“Fifty deaths have been reported in different rain-related incidents all over Pakistan since the start of the monsoon on June 25,” a national disaster management official said on Friday, adding that 87 people were injured during the same period.
The majority of the deaths were in the eastern province of Punjab, and were mainly due to electrocution and building collapses, official data showed.
The Associated Press news agency, citing local authorities, said the death toll stood at 55.
In the northwestern province of Khyber Pakhtunkhwa, the bodies of eight children – aged between 12 and 15 – were recovered from a landslide in the Shangla district on Thursday, according to emergency service Rescue 1122’s spokesman Bilal Ahmed Faizi.
He said rescuers were still searching for other children trapped in the debris.
Nearly 15 of them had set up a cricket pitch close to a sand rock when it collapsed after a spell of rain and buried them, district emergency unit officer Sanaullah Khan told the Reuters news agency.

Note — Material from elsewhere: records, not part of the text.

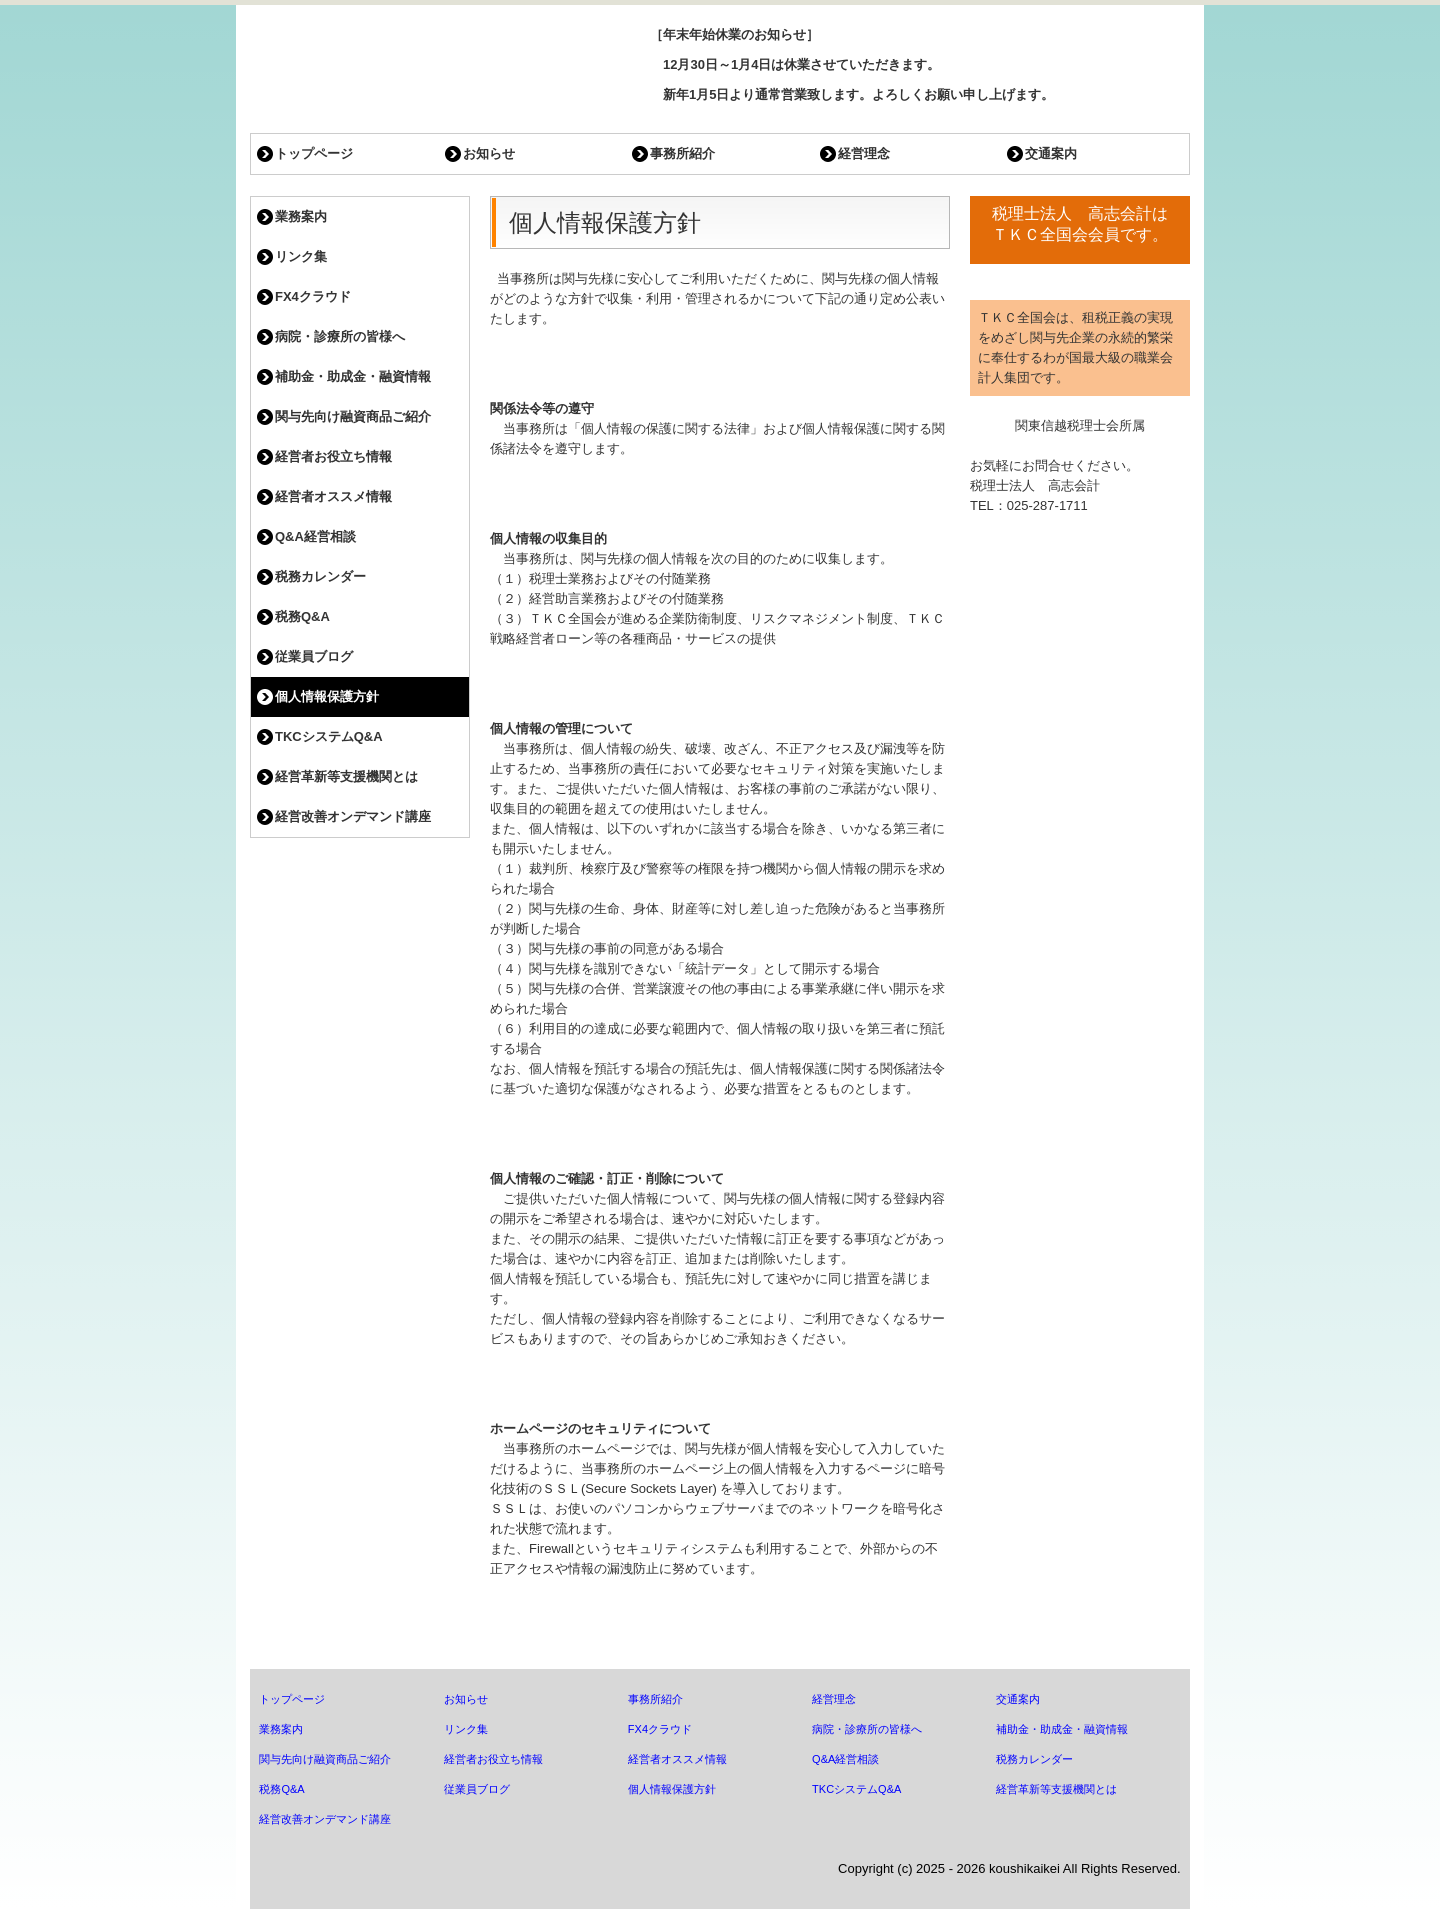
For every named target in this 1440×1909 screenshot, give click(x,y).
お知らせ (489, 153)
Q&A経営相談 (315, 536)
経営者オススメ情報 (333, 496)
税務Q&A (302, 616)
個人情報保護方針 (327, 696)
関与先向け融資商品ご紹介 (353, 416)
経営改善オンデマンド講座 (353, 816)
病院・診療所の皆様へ (340, 336)
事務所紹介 (682, 153)
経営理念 (864, 153)
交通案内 (1051, 153)
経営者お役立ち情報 (333, 456)
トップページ (314, 153)
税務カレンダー (320, 576)
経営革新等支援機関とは (346, 776)
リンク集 (301, 256)
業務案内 (301, 216)
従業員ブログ (314, 656)
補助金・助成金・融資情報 (353, 376)
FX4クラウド (313, 296)
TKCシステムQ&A (329, 736)
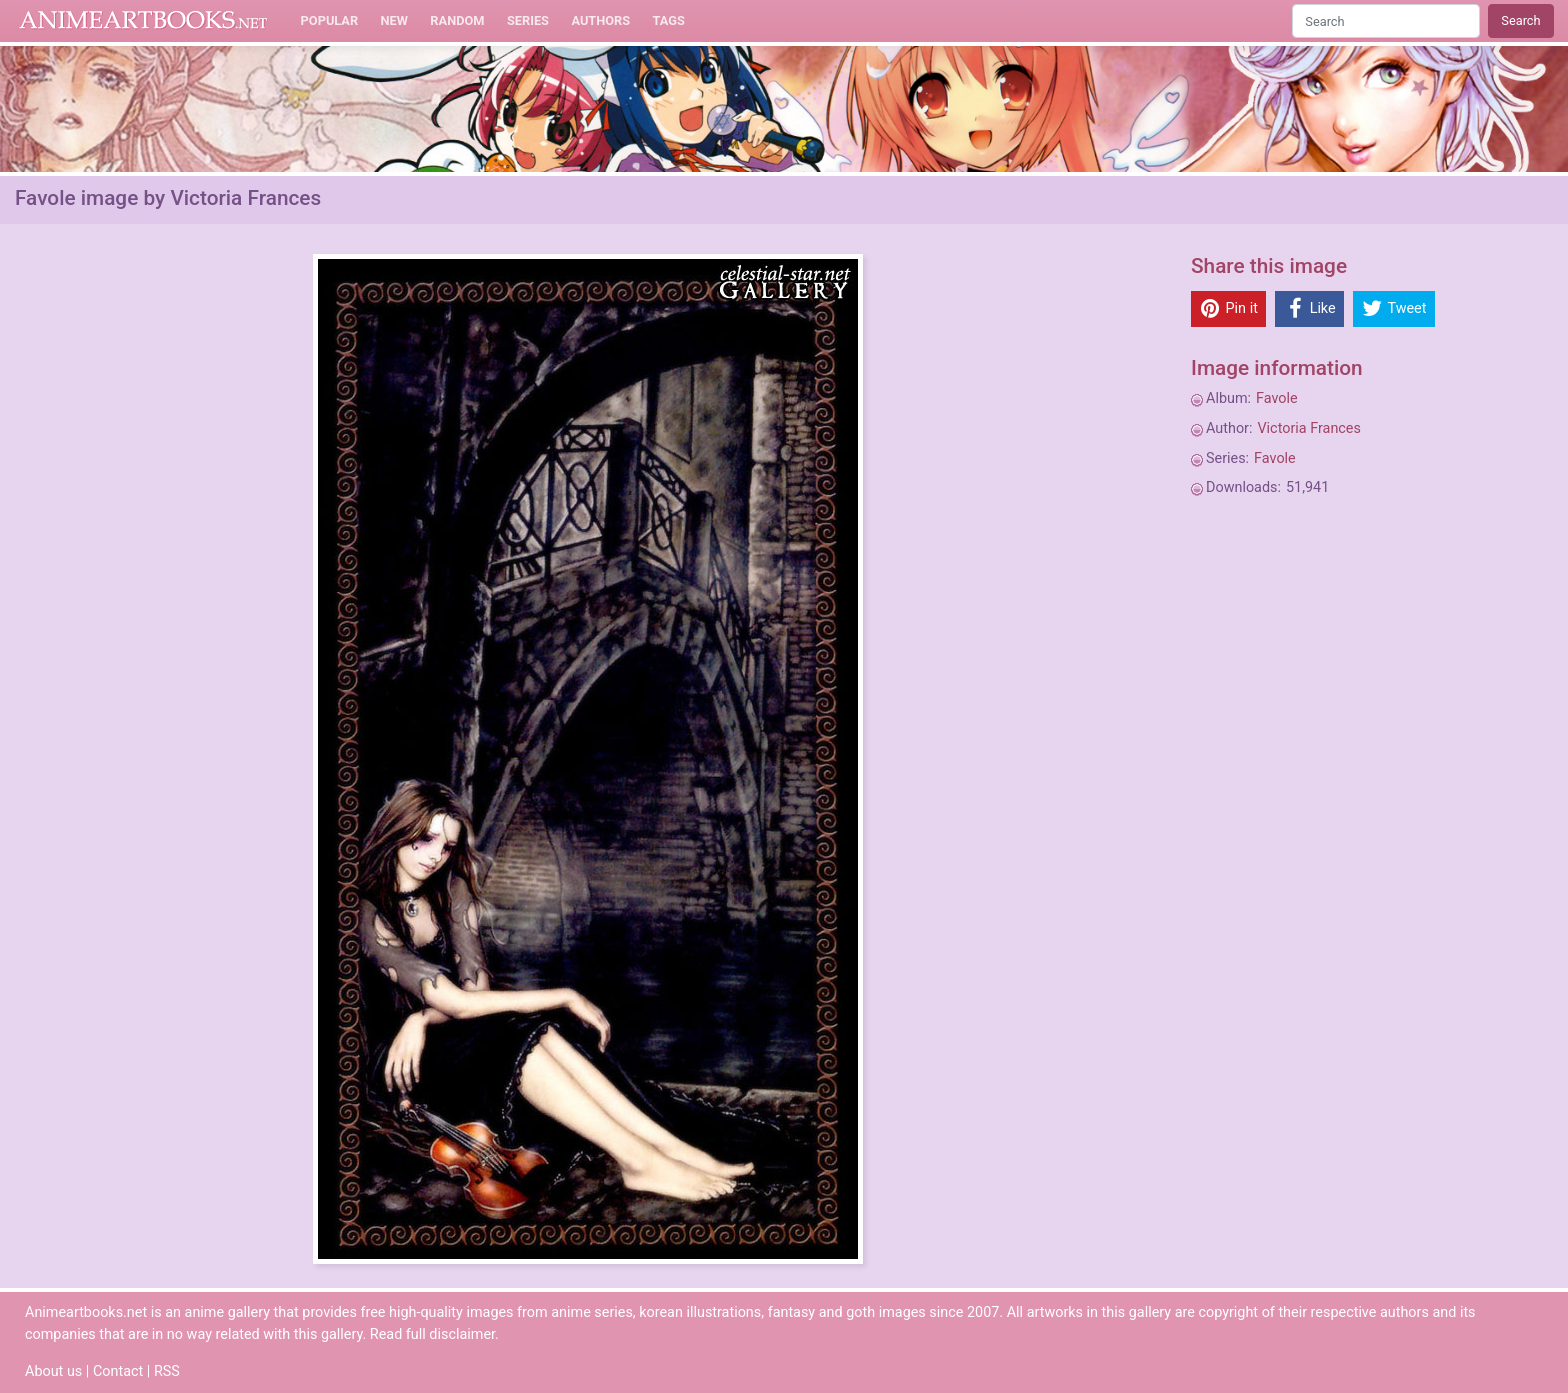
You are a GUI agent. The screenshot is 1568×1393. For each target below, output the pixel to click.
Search (1520, 20)
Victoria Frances (1308, 428)
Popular (330, 20)
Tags (669, 20)
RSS (167, 1371)
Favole (1277, 398)
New (394, 20)
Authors (600, 20)
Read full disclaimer (432, 1334)
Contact (118, 1371)
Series (528, 20)
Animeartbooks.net (143, 21)
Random (457, 20)
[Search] (1386, 20)
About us (53, 1371)
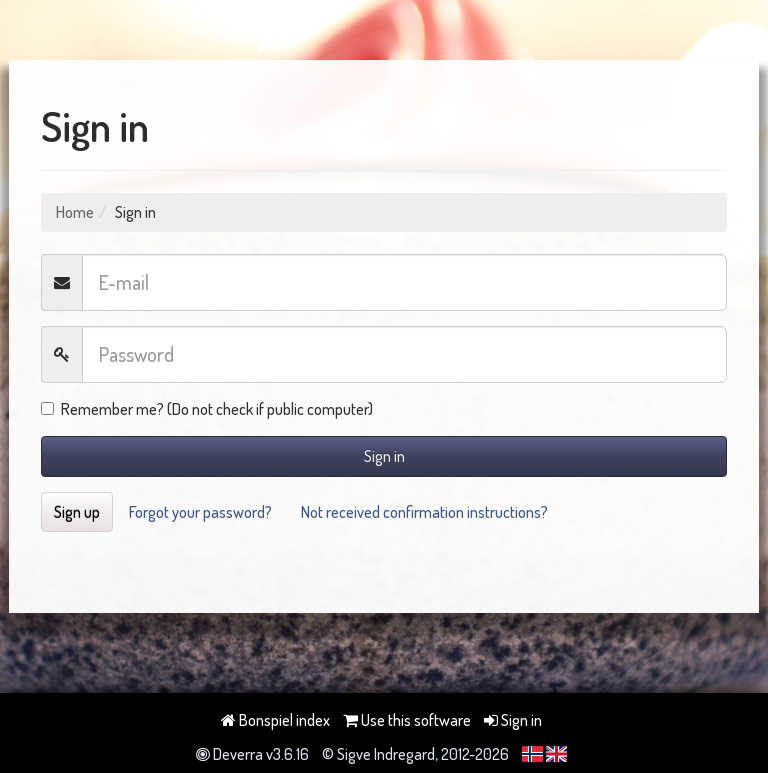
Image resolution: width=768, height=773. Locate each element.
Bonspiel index (275, 720)
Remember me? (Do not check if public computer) (207, 409)
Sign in (384, 456)
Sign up (77, 512)
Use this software (407, 720)
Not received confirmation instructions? (424, 512)
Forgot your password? (200, 512)
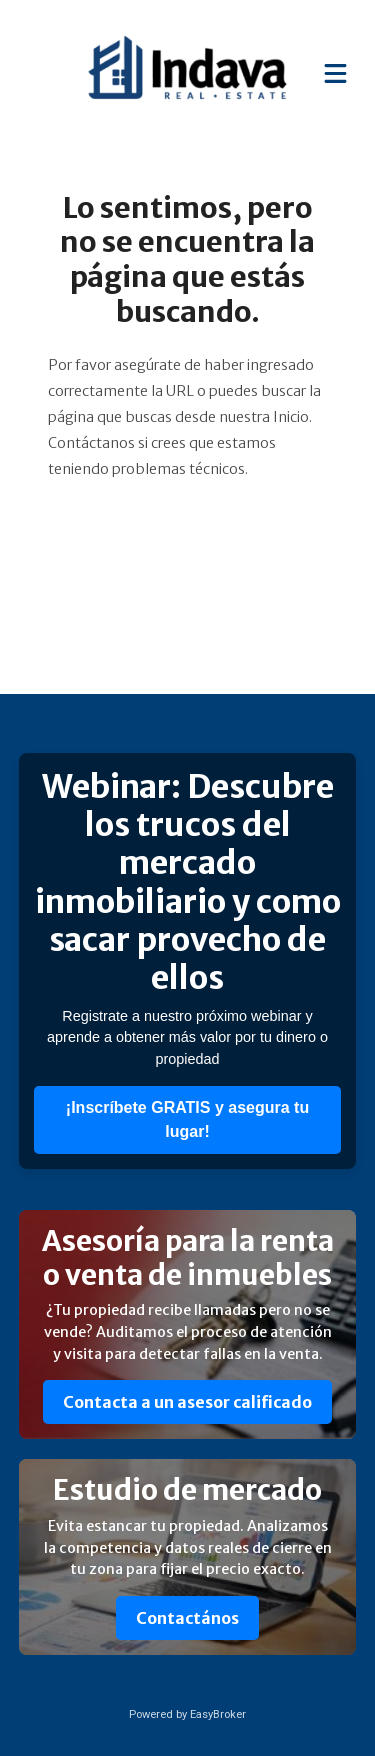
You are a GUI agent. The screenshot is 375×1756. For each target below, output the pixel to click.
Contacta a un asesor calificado (187, 1402)
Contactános (187, 1618)
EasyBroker (218, 1714)
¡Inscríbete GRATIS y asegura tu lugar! (187, 1119)
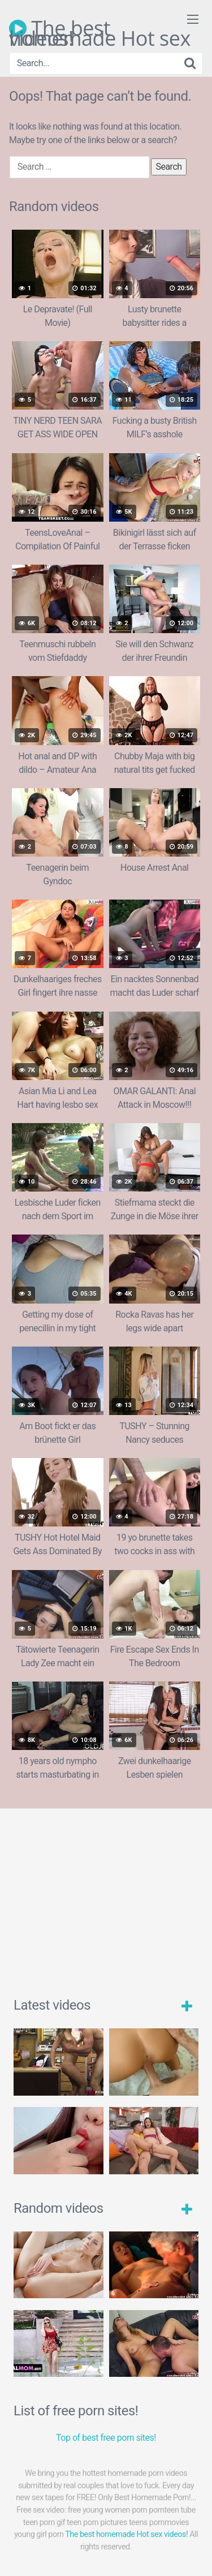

Local rescue teams, later joined by the Pakistani army, pulled out eight bodies after hours of effort, he said. One of the remaining children was critically injured while the rest were unharmed.
Lahore, Pakistan’s second-largest city in the Punjab province, witnessed a record-breaking downpour on Wednesday, turning streets into rivers and leaving almost 35 percent of its residents without electricity and water.
Since Wednesday, 19 people have died in the city due to collapsing roofs and electrocution, officials said. Pakistan’s weather forecast agency warned of more rain in the coming days and warned of potential flooding in the catchment areas of Punjab’s major rivers, Jhelum and Chenab.
Heavy rains were also reported from other areas of the province as the rivers overflowed, prompting the authorities to be on high alert for fear of flash floods. Punjab’s disaster management authority said on Friday it was working to relocate people living along the waterways.
The rains have returned to Pakistan a year after the climate-induced downpour swelled rivers and inundated one-third of the country, killing more than 1,700 people.
The unprecedented floods also caused $30bn in damages in the cash-strapped South Asian nation.